Problem to solve: Take each line from the material below that includes the string "luas" and copy it.

Given records:

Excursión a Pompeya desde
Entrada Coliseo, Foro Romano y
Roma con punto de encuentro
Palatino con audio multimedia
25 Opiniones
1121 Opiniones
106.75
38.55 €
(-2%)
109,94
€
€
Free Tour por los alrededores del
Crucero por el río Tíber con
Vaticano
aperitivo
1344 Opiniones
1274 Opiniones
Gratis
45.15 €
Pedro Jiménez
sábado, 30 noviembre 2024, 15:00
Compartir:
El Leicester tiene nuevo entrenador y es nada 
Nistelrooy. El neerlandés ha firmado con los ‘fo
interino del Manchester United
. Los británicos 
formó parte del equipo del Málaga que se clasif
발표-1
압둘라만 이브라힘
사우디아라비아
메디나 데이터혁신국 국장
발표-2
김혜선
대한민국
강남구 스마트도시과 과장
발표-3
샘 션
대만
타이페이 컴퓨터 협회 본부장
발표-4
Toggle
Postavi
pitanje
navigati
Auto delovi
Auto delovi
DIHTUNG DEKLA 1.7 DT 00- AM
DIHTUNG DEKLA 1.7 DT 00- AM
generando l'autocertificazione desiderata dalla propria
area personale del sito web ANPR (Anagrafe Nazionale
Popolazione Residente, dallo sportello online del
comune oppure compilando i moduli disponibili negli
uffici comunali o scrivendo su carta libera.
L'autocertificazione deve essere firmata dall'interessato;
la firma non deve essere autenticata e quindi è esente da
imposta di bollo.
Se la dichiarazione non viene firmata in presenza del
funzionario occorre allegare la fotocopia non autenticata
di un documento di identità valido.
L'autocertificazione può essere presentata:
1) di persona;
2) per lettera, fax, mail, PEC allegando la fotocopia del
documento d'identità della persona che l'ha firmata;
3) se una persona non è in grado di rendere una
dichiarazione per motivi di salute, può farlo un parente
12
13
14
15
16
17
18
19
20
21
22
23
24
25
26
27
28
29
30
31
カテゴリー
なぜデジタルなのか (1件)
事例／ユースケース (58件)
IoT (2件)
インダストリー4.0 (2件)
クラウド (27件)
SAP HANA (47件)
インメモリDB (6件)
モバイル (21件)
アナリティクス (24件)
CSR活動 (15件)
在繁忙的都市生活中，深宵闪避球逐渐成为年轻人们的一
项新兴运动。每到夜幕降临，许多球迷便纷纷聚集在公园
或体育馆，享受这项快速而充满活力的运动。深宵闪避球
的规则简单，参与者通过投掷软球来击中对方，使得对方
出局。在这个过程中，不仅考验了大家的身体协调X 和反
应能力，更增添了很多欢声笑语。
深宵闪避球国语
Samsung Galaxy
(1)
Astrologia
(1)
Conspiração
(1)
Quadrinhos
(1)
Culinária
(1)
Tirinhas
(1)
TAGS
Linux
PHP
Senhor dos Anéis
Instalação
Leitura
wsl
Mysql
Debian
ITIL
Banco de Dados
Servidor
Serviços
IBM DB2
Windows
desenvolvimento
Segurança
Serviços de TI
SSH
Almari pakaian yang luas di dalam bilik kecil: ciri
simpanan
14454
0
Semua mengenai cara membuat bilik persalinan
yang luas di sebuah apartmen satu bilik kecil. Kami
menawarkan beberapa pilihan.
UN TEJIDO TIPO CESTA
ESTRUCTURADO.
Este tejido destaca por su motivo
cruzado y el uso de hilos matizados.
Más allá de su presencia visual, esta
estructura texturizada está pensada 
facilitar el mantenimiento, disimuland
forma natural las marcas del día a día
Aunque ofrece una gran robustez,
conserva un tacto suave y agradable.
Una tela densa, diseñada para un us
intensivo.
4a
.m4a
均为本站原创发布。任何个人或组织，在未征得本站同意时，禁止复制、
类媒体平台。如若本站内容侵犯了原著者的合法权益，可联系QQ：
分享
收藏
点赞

...

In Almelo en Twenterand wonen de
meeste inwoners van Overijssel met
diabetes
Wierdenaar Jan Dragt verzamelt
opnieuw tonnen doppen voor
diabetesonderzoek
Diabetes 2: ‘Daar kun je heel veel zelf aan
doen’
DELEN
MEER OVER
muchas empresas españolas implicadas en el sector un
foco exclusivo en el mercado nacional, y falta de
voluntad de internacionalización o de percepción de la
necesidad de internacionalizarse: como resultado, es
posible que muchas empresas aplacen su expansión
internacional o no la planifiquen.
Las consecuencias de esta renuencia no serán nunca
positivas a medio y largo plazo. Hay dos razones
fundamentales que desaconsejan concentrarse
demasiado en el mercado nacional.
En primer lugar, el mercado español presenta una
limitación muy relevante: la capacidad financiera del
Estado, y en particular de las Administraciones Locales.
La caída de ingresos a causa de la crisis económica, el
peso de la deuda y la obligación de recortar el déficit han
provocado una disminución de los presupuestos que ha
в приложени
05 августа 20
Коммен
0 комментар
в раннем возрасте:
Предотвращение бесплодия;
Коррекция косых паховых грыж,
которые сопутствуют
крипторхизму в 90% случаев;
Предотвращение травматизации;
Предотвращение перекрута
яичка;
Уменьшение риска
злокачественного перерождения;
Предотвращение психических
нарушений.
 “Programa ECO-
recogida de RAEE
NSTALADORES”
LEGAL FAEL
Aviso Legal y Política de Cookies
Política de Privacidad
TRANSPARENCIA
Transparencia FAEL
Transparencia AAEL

Response for this exercise:
Almari pakaian yang luas di dalam bilik kecil: ciri
yang luas di sebuah apartmen satu bilik kecil. Kami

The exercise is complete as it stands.